Osteocalcin, a sensitive bone formation marker, was reported previously in adults and children to have a zenith at night and nadir in the morning (17, 18). In the present study, a similar nocturnal zenith in plasma osteocalcin was observed in infant piglets. The factors controlling this rhythm are unclear. In children and adults, a circadian rhythm in bone formation paralleled that observed for circulating cortisol (17, 23) and PTH (24) but was relatively unaffected by age, sex hormone status, sex (25), or bed rest (26). A longitudinal study measuring human infant salivary cortisol, reflecting the free fraction of plasma cortisol, demonstrated that a diurnal rhythm for cortisol occurs as early as 2 wk of age (27). Therefore, plasma cortisol may also regulate the circadian rhythm in bone formation during infancy.

In the present study, we demonstrated that endogenous cortisol was inhibited during DEX treatment, which is consistent with a previous study in human infants (28). Thus, the exogenous DEX treatment, rather than the endogenous cortisol, may be the major regulator for circulating osteocalcin. By using a low evening dosing regimen with high DEX dose (70%) in the morning and low DEX dose (30%) in the evening, we demonstrated that corticosteroid-induced suppression of bone formation as determined by plasma osteocalcin and growth as determined by body weight were partially attenuated. Thus, the low evening dose of DEX may allow for a more normal physiologic milieu of growth factors to be operational during the night.

The Z-scores for body weight did not differ among the three treatment regimens at the necropsy day as determined by one-way ANOVA. Interpretation of the body weight may be limited by the relatively small sample size and the multiple comparisons. Application of a Bonferroni adjustment for multiple comparisons suggests that only p < 0.0167 should be considered statistically significant. For this reason, the p value for body weight can really only suggest and identify trends in the data that ideally should be confirmed in a larger study. Inasmuch as the tapered dosing of DEX did not attenuate the negative effects of the steroids on bone formation and growth, the cumulative dose of DEX may be the key factor causing the side effects, especially when given in evenly divided doses in the morning and evening.

Urinary NTx has been expressed as a ratio to urinary Cr. Urinary biochemical bone resorption markers adjusted by urinary Cr were either normal (29–32) or increased (33, 34).
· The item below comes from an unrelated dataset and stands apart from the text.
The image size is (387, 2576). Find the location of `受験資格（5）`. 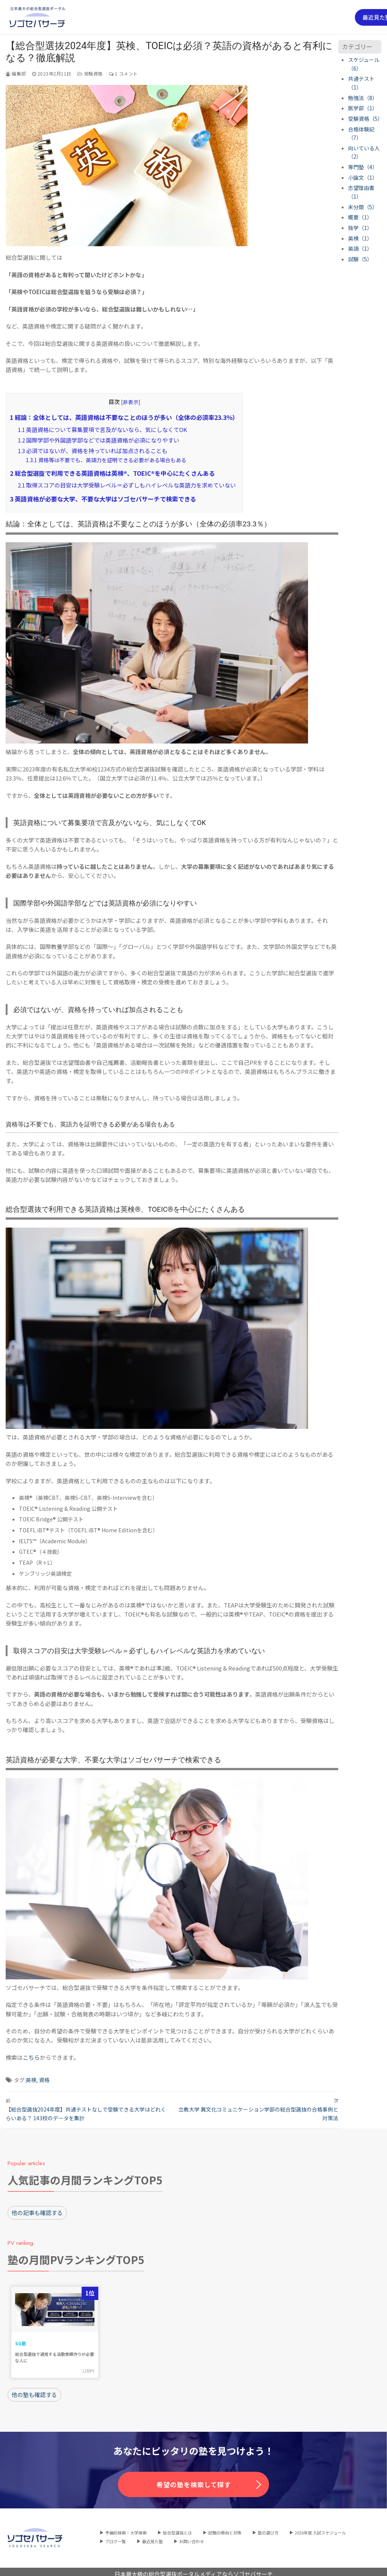 受験資格（5） is located at coordinates (365, 118).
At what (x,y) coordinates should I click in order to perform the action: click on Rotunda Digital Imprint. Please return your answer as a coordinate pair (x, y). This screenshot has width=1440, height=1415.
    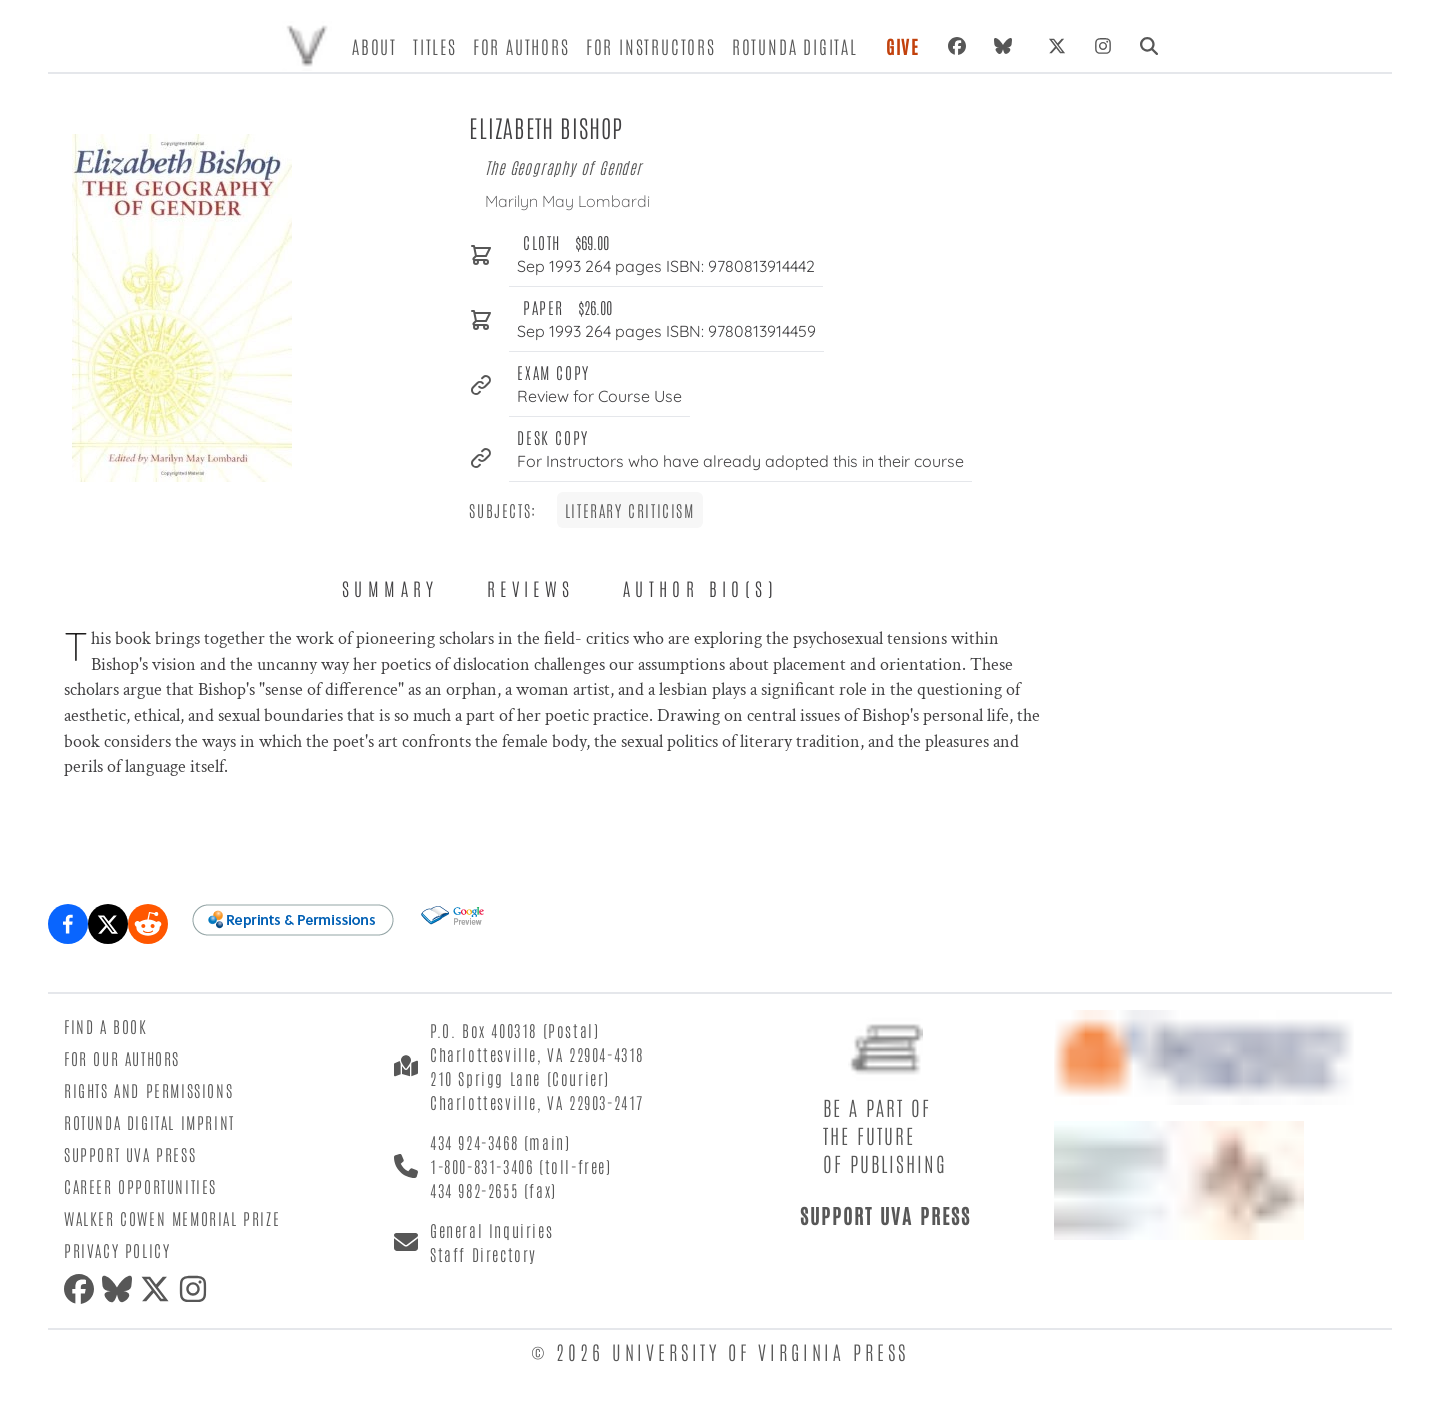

Because urinary Cr excretion is primarily a function of muscle mass, and protein synthesis and lean muscle mass are substantially reduced in subjects taking corticosteroids (35), it is possible that much of the apparent increase in bone resorption marker reported in previous studies (33, 34) is a function of reduced Cr excretion (36). We used body weight to standardize urinary NTx in the present study. Urinary NTx/weight was lower in all DEX groups compared with respective placebo groups at the end of treatment but did not differ among the three dosing regimens as determined by Z-scores. The lack of effect of dosing regimens on bone resorption may relate to a lesser effect of the corticosteroid on bone resorption than on bone formation (36). It is believed the inhibition of osteoblastogenesis and promotion of apoptosis of osteoblasts and osteocytes are key pathogenetic mechanisms of corticosteroid-induced osteoporosis (37). In addition, the methods available for evaluating bone resorption have been less reliable than those for bone formation because most of the biochemical markers of bone resorption are measured in urine (16). A sensitive biochemical marker of bone resorption measured in blood, cross-linked C-telopeptide of Type I collagen (CrossLaps or CTx (38), was reduced in infant piglets treated with DEX in our previous study (39).

We conclude that a plasma osteocalcin zenith exists at night in early life. High DEX dose in the morning and low DEX dose in the evening may partially attenuate corticosteroid-induced suppression of bone formation and growth. This physiologic approach to steroid therapy should be studied in VLBW infants to determine whether the desired therapeutic efficacy can be achieved while at the same time minimizing the negative effects on growth and bone turnover.